(Transcribed page contents)
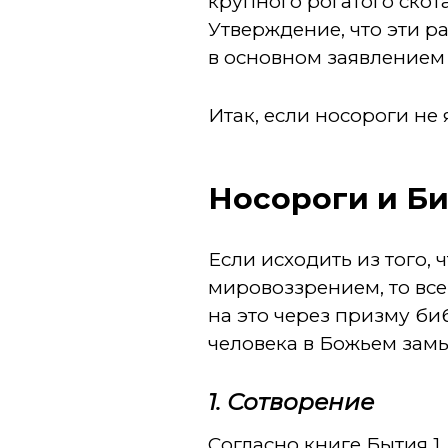
крупного рогатого скота
Утверждение, что эти 
в основном заявлением 
Итак, если носороги не
Носороги и Б
Если исходить из того,
мировоззрением, то все,
на это через призму б
человека в Божьем замы
1. Сотворение
Согласно книге Бытия 1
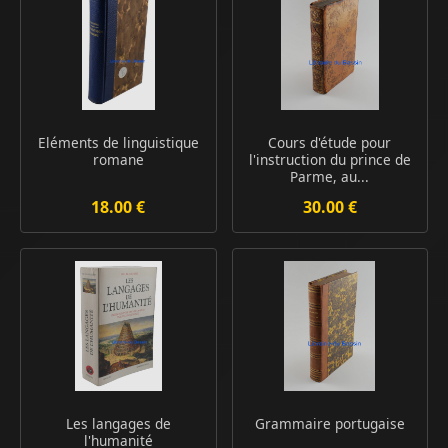
Eléments de linguistique
Cours d'étude pour
romane
l'instruction du prince de
Parme, au...
18.00 €
30.00 €
Les langages de
Grammaire portugaise
l'humanité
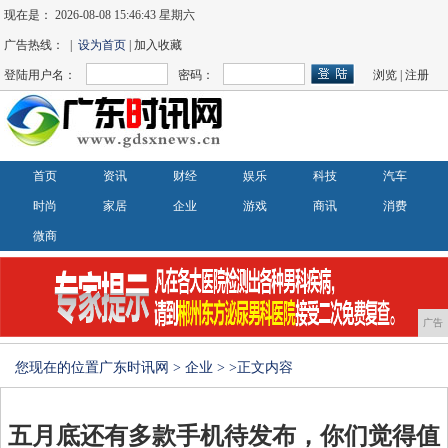
现在是：
2026-08-08 15:46:44 星期六
广告热线： |
设为首页
| 加入收藏
登陆用户名：
密码：
浏览
|
注册
首页
资讯
财经
娱乐
科技
汽车
时尚
家居
企业
游戏
商讯
消费
微商
广告
您现在的位置
广东时讯网
>
企业
> >正文内容
五月底还有多款手机待发布，你们觉得值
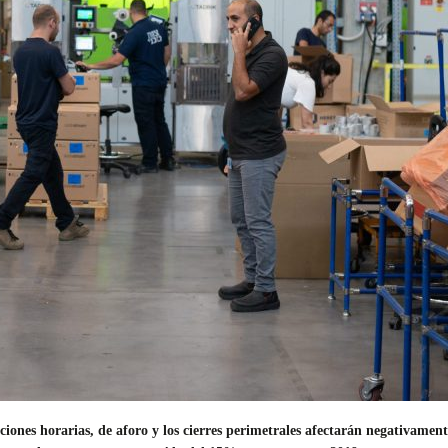
cciones horarias, de aforo y los cierres perimetrales afectarán negativam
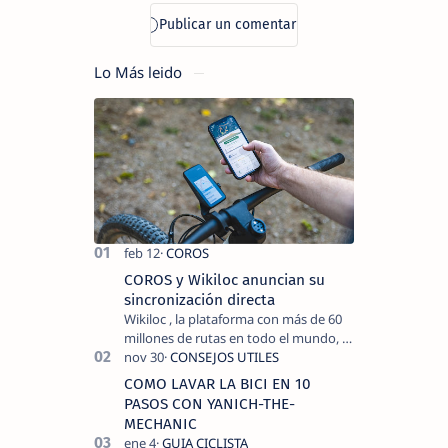
Lo Más leido
COROS y Wikiloc anuncian su
sincronización directa
Wikiloc , la plataforma con más de 60
millones de rutas en todo el mundo, y
COROS , marca de dispositivos GPS
reconocida mundialmente por su
COMO LAVAR LA BICI EN 10
tecnolo…
PASOS CON YANICH-THE-
MECHANIC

TASK TO CARRY OUT
Only the lines of the data holding the string "Wikiloc" are wanted; copy each of them.

ANSWER SECTION
COROS y Wikiloc anuncian su
Wikiloc , la plataforma con más de 60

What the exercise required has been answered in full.